Using SimilaritySearch for ManifoldLearning

One of the main component of non-linear projection methods is the solution of large batches of k nearest neighbors queries. In this sense SimilaritySearch provides fast multithreaded algorithms using exact and approximated searching algorihtms.

This package provides two main structs UMAP, and ManifoldKnnIndex (to work with ManifoldLearning)

UMAP

This package provides a pure Julia implementation of the Uniform Manifold Approximation and Projection dimension reduction algorithm

McInnes, L, Healy, J, Melville, J, UMAP: Uniform Manifold Approximation and Projection for Dimension Reduction. ArXiV 1802.03426, 2018

The implementation in this package is based on the UMAP.jl package by Dillon Gene Daudert and collaborators. Forked and adapted to work with SimilaritySearch and take advantage of multithreading systems and different layout initializations. It can use any distance function from SimilaritySearch, Distances.jl, StringDistances.jl, or any distance function implemented by the user.

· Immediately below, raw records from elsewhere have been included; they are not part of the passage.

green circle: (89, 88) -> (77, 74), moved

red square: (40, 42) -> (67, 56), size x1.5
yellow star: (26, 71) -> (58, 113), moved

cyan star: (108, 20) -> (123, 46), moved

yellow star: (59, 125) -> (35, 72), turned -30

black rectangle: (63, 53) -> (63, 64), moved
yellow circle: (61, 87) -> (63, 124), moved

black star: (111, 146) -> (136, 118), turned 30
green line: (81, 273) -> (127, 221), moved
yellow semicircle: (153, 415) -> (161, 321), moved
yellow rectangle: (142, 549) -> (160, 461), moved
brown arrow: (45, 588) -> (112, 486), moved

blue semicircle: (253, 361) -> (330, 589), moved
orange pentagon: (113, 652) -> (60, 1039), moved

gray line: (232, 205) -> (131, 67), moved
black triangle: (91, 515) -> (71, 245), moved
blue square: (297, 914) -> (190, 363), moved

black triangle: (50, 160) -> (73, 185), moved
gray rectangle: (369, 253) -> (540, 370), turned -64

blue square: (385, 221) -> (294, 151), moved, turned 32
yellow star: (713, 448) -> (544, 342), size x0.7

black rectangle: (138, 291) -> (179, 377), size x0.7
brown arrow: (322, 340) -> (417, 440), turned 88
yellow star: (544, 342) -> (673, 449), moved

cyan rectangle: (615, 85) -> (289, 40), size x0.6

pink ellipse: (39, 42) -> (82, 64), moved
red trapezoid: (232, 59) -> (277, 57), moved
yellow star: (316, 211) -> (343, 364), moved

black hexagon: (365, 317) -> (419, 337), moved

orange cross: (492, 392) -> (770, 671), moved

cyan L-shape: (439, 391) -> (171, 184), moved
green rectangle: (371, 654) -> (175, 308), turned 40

SimSearchManifoldLearning provides an implementation that partially supports the ManifoldLearning API using fit and predict, and similar arguments.

ManifoldLearning and ManifoldKnnIndex

We implemented the k nearest neighbor solver API of ManifoldLearning such that SimilaritySearch can be used. The use of SimilaritySearch gives multithreading k nearest neighbors solution, different distance functions and the different treadoffs between quality and speed for large datasets for the k nearest neighbors queries.

Examples

Some examples are already working in SimilaritySearchDemos.